Tuesday, December 22, 2015

Review: Station Eleven

Station Eleven Station Eleven by Emily St. John Mandel
My rating: 4 of 5 stars

Station Eleven's prose is beautiful. It won the Arthur C. Clarke award for 2015, so that's kind of expected. It's received some criticism, mostly by people who claim this is a sci-fi novel that thinks of itself as too literary to be sci-fi. But the actual story seems to show a love of or at least nostalgia for science fiction, with one of the central aspects of the story being a sci-fi comic book that is one woman's most beloved artistic achievement.

The story is kind of a post-apocalyptic tale of creating art in a world where everyone is simply trying to survive, and also a pre-apocalyptic tale of creating art in a world where everyone is simply trying to survive. It's certainly full of real, strong characters who try to achieve great things and are often thwarted either by their circumstances or themselves or their deaths. I'm not a huge fan of the actual plot, to be honest. The way the story is structured, it's really just non-chronological snapshots of peoples' lives, some of whom were killed by the virus that killed off most of the world, some who survived, and some who died before. But the actual plot is simply a young woman trying to find a friend who was not where she left her. There's a lot of beauty character-establishing story that connects to the woman, but it all seems peripheral - which is not to say that non-plot elements were unnecessary or weak, but that maybe the plot should have been something that better integrates and builds on the good parts of the book. I'm pretty sure the main point of the book isn't the plot but the interconnected nature of all the characters, but there's very little point to the story other than how people are all connected and everyone is trying to do more than survive.

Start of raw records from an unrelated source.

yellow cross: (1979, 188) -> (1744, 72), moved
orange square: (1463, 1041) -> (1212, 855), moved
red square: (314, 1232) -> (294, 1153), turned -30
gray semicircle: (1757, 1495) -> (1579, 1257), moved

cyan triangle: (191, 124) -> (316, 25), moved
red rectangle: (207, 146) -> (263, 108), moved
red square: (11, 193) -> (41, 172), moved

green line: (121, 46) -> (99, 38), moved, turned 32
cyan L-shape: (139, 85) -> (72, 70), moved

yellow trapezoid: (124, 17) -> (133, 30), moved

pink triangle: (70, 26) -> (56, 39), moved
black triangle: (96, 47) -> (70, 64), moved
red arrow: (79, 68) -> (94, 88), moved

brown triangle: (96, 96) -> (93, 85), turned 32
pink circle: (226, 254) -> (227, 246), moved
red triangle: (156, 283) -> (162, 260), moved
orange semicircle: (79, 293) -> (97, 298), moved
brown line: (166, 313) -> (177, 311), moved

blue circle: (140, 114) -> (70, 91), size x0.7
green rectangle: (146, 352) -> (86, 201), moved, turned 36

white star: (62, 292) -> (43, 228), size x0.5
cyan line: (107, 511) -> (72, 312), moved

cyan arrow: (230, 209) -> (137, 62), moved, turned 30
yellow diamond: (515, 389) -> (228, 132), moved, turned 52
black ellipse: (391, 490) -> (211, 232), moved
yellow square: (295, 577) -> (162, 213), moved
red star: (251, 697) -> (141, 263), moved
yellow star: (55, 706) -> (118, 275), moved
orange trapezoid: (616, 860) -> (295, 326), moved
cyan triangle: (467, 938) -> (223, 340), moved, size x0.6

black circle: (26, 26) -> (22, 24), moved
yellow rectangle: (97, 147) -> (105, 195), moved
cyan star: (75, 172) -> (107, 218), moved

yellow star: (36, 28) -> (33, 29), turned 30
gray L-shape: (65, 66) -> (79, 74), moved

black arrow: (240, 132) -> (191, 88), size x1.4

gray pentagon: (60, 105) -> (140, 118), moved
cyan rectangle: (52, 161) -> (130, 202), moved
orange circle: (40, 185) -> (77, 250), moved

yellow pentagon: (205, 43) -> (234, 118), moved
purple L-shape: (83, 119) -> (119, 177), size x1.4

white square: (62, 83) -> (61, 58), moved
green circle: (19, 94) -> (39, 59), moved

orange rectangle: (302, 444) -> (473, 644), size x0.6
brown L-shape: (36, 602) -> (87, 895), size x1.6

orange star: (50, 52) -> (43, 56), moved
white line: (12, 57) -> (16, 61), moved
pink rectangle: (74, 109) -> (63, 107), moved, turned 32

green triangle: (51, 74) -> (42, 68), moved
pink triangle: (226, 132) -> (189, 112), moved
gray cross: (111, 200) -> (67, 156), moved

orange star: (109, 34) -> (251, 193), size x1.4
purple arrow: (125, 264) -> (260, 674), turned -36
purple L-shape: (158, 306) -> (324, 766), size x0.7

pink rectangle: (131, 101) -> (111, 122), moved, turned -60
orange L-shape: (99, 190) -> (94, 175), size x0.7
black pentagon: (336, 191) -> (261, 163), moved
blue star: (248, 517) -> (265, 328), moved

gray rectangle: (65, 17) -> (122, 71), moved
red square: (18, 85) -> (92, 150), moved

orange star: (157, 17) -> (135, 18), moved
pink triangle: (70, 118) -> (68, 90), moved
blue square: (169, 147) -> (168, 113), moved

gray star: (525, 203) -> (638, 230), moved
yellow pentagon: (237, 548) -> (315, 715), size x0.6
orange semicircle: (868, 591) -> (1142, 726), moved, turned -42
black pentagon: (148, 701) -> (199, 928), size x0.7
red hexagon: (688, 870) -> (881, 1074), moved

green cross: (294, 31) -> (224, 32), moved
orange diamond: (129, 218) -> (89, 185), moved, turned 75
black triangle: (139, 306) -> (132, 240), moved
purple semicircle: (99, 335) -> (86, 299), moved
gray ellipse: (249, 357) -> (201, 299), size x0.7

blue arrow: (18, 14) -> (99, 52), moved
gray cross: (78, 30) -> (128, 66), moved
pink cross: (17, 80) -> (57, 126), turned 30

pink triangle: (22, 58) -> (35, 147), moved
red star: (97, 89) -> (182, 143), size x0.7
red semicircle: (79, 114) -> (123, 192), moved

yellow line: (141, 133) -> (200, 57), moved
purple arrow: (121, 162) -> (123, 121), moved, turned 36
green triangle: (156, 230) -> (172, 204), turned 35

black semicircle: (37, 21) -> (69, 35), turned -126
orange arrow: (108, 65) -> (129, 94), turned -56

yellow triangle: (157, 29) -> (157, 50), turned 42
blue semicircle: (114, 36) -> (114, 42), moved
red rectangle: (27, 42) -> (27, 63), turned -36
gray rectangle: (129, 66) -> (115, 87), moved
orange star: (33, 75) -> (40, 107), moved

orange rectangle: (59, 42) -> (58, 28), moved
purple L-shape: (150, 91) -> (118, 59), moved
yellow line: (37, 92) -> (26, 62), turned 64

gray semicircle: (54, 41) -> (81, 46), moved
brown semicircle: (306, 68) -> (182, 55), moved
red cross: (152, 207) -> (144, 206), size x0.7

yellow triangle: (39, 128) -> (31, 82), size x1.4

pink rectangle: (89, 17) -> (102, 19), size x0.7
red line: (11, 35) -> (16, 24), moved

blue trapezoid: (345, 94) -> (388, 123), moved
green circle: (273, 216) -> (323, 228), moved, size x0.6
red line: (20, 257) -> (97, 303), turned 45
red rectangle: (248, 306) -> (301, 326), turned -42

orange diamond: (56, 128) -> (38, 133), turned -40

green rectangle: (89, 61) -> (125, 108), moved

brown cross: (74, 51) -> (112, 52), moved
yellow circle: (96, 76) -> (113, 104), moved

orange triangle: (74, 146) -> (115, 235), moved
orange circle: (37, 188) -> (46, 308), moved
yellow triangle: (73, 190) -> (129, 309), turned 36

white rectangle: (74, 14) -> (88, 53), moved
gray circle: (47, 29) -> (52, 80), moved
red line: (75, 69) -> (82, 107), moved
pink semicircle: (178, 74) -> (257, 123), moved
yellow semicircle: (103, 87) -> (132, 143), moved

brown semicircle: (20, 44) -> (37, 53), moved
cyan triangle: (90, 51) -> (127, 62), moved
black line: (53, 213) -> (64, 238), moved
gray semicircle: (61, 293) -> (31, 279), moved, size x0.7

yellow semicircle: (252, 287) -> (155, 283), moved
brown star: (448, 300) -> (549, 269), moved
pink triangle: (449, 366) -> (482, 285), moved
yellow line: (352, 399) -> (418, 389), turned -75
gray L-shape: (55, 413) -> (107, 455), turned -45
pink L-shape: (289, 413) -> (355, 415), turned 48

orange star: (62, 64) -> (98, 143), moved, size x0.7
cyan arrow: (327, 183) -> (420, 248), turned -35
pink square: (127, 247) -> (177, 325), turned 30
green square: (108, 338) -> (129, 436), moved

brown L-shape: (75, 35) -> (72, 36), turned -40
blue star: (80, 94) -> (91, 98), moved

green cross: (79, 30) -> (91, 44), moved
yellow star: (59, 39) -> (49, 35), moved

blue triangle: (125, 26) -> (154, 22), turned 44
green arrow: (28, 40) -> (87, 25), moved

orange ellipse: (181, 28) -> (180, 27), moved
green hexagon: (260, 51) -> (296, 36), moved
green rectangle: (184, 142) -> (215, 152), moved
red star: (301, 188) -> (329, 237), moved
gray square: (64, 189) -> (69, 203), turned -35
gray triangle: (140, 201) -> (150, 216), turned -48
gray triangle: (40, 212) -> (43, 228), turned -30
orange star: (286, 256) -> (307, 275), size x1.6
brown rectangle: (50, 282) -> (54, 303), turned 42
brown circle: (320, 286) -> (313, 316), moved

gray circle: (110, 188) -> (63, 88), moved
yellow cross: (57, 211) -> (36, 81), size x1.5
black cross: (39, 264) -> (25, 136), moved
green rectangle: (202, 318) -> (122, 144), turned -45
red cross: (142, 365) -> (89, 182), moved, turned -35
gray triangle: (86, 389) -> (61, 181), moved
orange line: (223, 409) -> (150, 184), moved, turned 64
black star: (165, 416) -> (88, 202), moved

The main character, Kirsten, lives post-apocalypse with the Travelling Symphony, a group of survivors who, well, travel and perform both Shakespeare and symphonies. They return to a village they had visited before, where they left one of their members who wanted to settle down for a few years while she raised a daughter. But the woman isn't there, and they soon realize that the town has changed, taken over by a group of religious zealots lead by a prophet. Kirsten and the Symphony set out to find their missing member, who they hear fled to a community that lives in what used to be an airport, and get attacked along the way by the prophet's men.

Before the apocalypse, Kirsten was a child actress. The night the virus reached America she was performing with a man named Arthur Leander, who has a heart attack and dies on stage. Aside from Kirsten, the book follows Arthur's life until that moment, one of his many wives, Arthur's best friend, and the man who rushed onto the stage to try to save Arthur's life. Of these, Arthur's wife is easily the most interesting. The former-paparazzo-turned-EMT who tries to save Arthur has about four scenes and is ultimately disappointing; he and Kirsten are the only pre-apocalypse characters to survive to the story's "present," but they never interact despite being physically close and the fact that they would both be better off if they interacted. Again, the point is probably that despite how close their lives are, people are alone in their attempt to live meaningfully and real life doesn't always work out in the way that makes the best story. But again, I think that makes this a weaker story. There's a sense of things building that I wanted to culminate, and there is a (very weak) payoff when Kirsten finally gets to the airport and meets Leander's best friend, but ultimately I think the novel was in conflict: it wanted the climax with a confluence of interconnected stories, but also wanted to be primarily about characters who couldn't have or didn't take part in that climax.